Now Rieger is turning to more modern music for the band’s “SnowGhost Singles” project. Started last fall, the endeavor is a series of covers — six in all — released periodically after recording them at SnowGhost Music in Whitefish, Montana. So far The Lil Smokies have given their signature twist to classics such as The Beatles’ “Paperback Writer,” Led Zeppelin’s “Going to California” and Elton John’s “Rocket Man.”

The most recent release was “Kansas City” by The New Basement Tapes, a supergroup consisting of Elvis Costello, Jim James, Marcus Mumford and others. The collective recorded tracks based on discovered Bob Dylan lyrics, who famously recorded “The Basement Tapes.”

The songs are chosen and arranged by whoever wishes to sing them and one of the next singles to come out will be Rieger’s pick, “Even The Darkness Has Arms” by Canadian indie-folk band The Barr Brothers.

“I listened to it on repeat for about three months straight,” said Rieger. “I just couldn’t stop listening to it and was like ‘I love this song, could we give it a shot?’”

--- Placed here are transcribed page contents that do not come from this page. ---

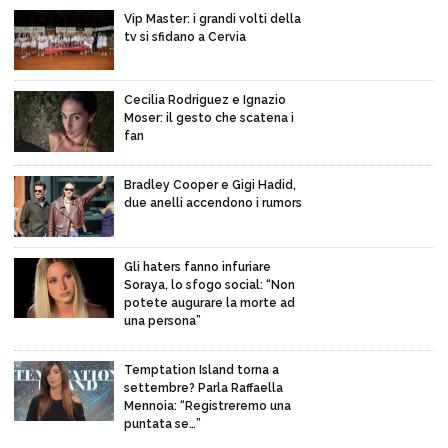
Vip Master: i grandi volti della
tv si sfidano a Cervia
Cecilia Rodriguez e Ignazio
Moser: il gesto che scatena i
fan
Bradley Cooper e Gigi Hadid,
due anelli accendono i rumors
Gli haters fanno infuriare
Soraya, lo sfogo social: “Non
potete augurare la morte ad
una persona”
Temptation Island torna a
settembre? Parla Raffaella
Mennoia: “Registreremo una
puntata se…”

In general, translating and recording covers has been fairly straightforward, but there have been a few tunes that The Lil Smokies had to abandon.

“And that’s fine,” Rieger said. “It’s important in music and in life to let go of things that are just not working. Not to say you should just give up on everything, but there are times where you can give up and not be a failure.”